Absehen vom FV und Absehen von Regelentziehung - Verkehrspsychologie im OWiR und StrR

von Carsten Krumm, veröffentlicht am 02.04.2013

Verkehrspychologische Maßnahmen werden trotz oft guter Erfolge von Betroffenen /Angeklagten häufig nicht genutzt, um Führerscheinmaßnahmen abzuwenden. Hier aber zwei aktuelle Entscheidungen zu dem Thema:

Zum OWi-Recht:

II.
Der Betroffene hat am 23.02.2012 um 13:15 Uhr die BAB 7 in Neuenstein auf Höhe km 356,150 Kassel — Fulda als Führer des PKW mit dem amtlichen Kennzeichen XXXXX befahren, wobei er die zulässige Höchstgeschwindigkeit von 100 km/h um mindestens 42 km/h überschritt. Bei Beachtung der gebotenen Sorgfalt hätte er diese Geschwindigkeitsübertretung bemerken können und müssen.

Der Betroffene hat sich damit schuldig gemacht einer zumindest fahrlässig begangenen Verkehrsordnungswidrigkeit gemäß § 24 StVG; 41, 49 StVO, indem er die zulässige Höchstgeschwindigkeit um mindestens 42 km/h außerhalb eines Ortes überschritten hat.

Der bundeseinheitliche Bußgeldkatalog sieht hierfür eine Regelgeldbuße von 160,- Euro vor, bezogen auf fahrlässige Begehungsweise und den Ersttäter.

Bei einem Geschwindigkeitsverstoß von Mehr als 41 km/h sieht § 4 Abs. 1 BKatV i.V.m. § 25 StVO die Verhängung eines einmonatigen Fahrverbotes vor.

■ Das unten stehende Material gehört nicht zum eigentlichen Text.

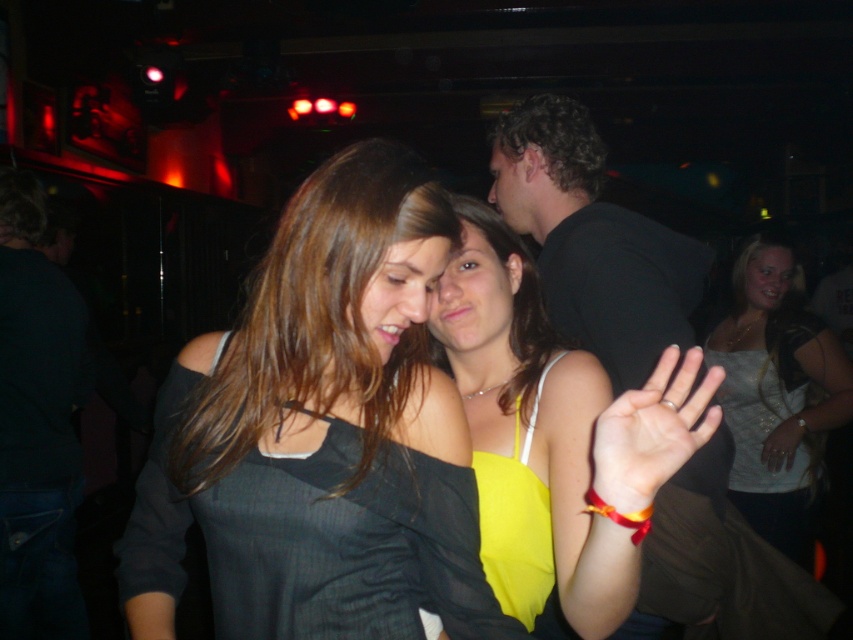 Can you confirm if shiny silver tank top at center is positioned below curly hair at upper right?

Correct, shiny silver tank top at center is located below curly hair at upper right.

Does shiny silver tank top at center have a greater width compared to curly hair at upper right?

Indeed, shiny silver tank top at center has a greater width compared to curly hair at upper right.

Is point (740, 506) farther from viewer compared to point (583, 141)?

That is True.

Locate an element on the screen. The width and height of the screenshot is (853, 640). shiny silver tank top at center is located at coordinates (776, 390).

Who is shorter, matte black dress at center or smooth yellow fabric at center?

smooth yellow fabric at center is shorter.

Does matte black dress at center appear on the right side of smooth yellow fabric at center?

Incorrect, matte black dress at center is not on the right side of smooth yellow fabric at center.

Who is more forward, (386, 170) or (682, 449)?

Point (682, 449) is in front.

Where is `matte black dress at center`? Image resolution: width=853 pixels, height=640 pixels. matte black dress at center is located at coordinates (323, 432).

Does yellow satin tank top at center have a lesser width compared to black matte shirt at upper right?

Indeed, yellow satin tank top at center has a lesser width compared to black matte shirt at upper right.

Between point (538, 609) and point (689, 289), which one is positioned in front?

Point (538, 609)

Does point (457, 204) lie behind point (575, 218)?

No, (457, 204) is closer to viewer.

The image size is (853, 640). What are the coordinates of `yellow satin tank top at center` in the screenshot? It's located at (529, 433).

Hiervon war Vorliegend ausnahmsweise abzusehen.

Der Betroffene hat eine Bestätigung der zum TÜV Nord gehörenden Fa. Nord-Kurs GmbH & Co KG vom 4.02.2013 zur Akte gereicht. Daraus ergibt sich, dass der Betroffene vom 17.01. bis 31.01.2013 in Kiel an einer verkehrspsychologisch fundierten Beratungsmaßnahme „avanti-Fahrverbot" mit großem Engagement teilnahm. Dabei hätten 4 Einzelberatungen mit einem verkehrspsychologisch qualifizierten Diplom-Psychologen stattgefunden. Es könne erwartet werden, dass es dem Betroffenen künftig gelingen werde, weitere erhebliche Fehlverhaltensweisen im Verkehr zu vermeiden. Hierzu sind konkret benannte individuelle Ursachen von Verkehrsverstößen und Techniken zur zukünftigen Verhaltensänderung erarbeitet, worden.

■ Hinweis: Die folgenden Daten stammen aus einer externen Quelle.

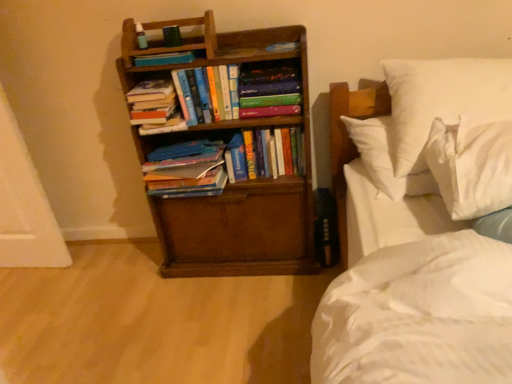 Where is `free space above hardcover books at center, the third book from the left (from a real-world perspective)`? free space above hardcover books at center, the third book from the left (from a real-world perspective) is located at coordinates (203, 61). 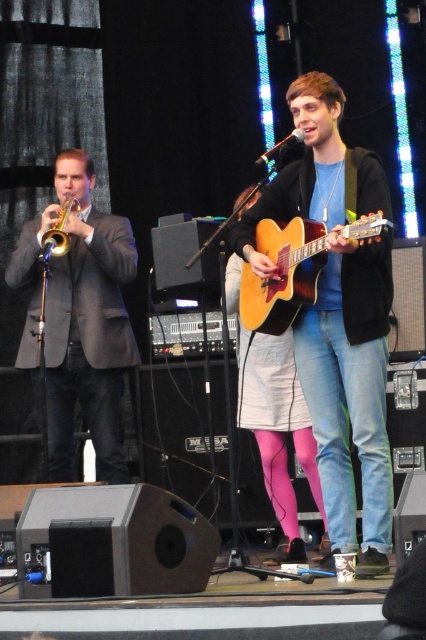 Between point (331, 321) and point (98, 284), which one is positioned in front?

Positioned in front is point (331, 321).

Is matte black guitar at center above matte black suit at left?

No, matte black guitar at center is not above matte black suit at left.

Locate an element on the screen. Image resolution: width=426 pixels, height=640 pixels. matte black guitar at center is located at coordinates (339, 316).

Between point (351, 429) and point (69, 211), which one is positioned in front?

Point (351, 429)

Does blue jeans at center have a larger size compared to brass shiny trumpet at left?

Indeed, blue jeans at center has a larger size compared to brass shiny trumpet at left.

At what (x,y) coordinates should I click in order to perform the action: click on blue jeans at center. Please return your answer as a coordinate pair (x, y). The height and width of the screenshot is (640, 426). Looking at the image, I should click on 347,426.

Is matte black guitar at center positioned in front of blue jeans at center?

Yes, it is in front of blue jeans at center.

The width and height of the screenshot is (426, 640). Find the location of `matte black guitar at center`. matte black guitar at center is located at coordinates (339, 316). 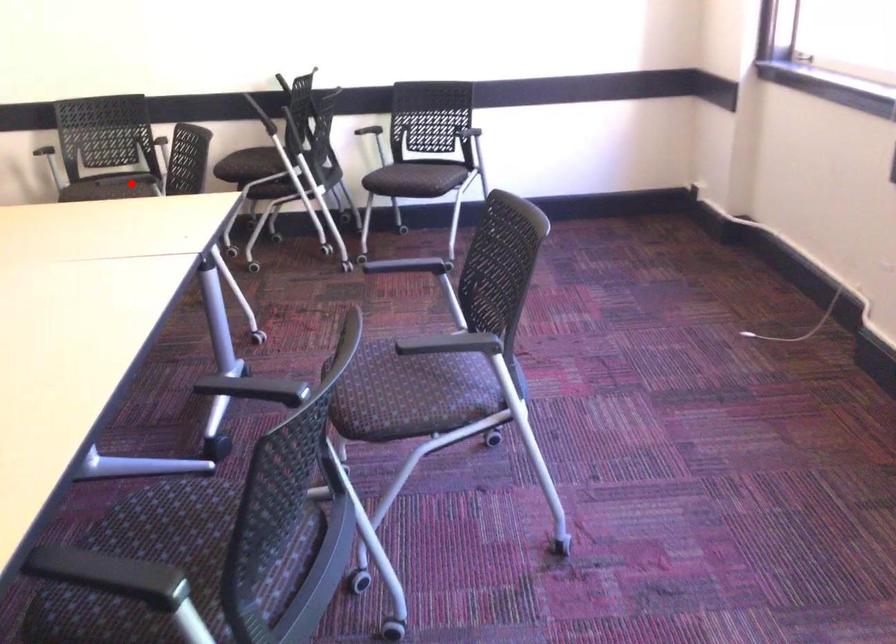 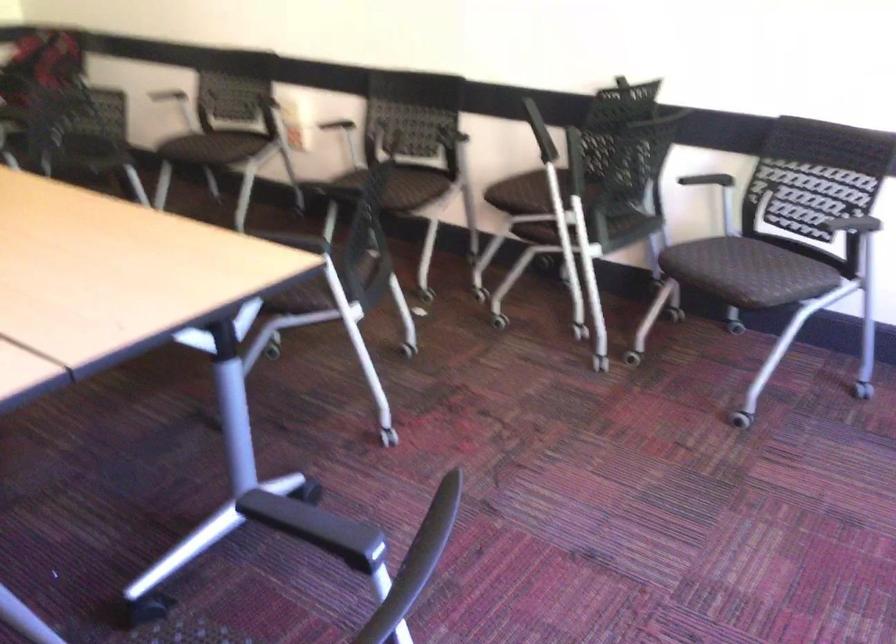 Question: I am providing you with two images of the same scene from different viewpoints. Image1 has a red point marked. In image2, the corresponding 3D location appears at what relative position? Reply with the corresponding letter.

Choices:
 (A) Closer
 (B) Farther

Answer: (A) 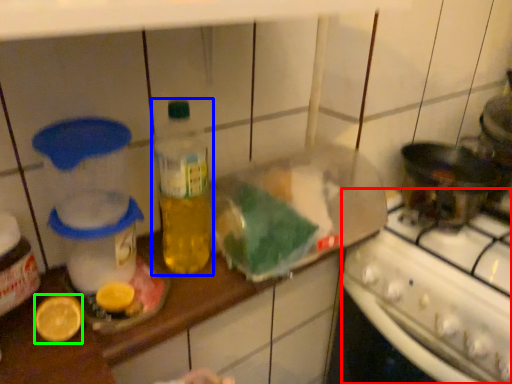 Question: Which object is the closest to the stove (highlighted by a red box)? Choose among these: bottle (highlighted by a blue box) or lemon (highlighted by a green box).

Choices:
 (A) bottle
 (B) lemon

Answer: (A)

Im' Anschluss an das AG Rendsburg (Beschluss vom 1. 12. 2005 - 17 OWi 555 JG OWi 20236/05) hält, das Gericht die Sanktionsziele des Regelfahrverbotes durch die vom Betroffenen durchgeführte freiwillige Teilnahme an der verkehrspsychologischen Intensivberatung für bereits erreicht.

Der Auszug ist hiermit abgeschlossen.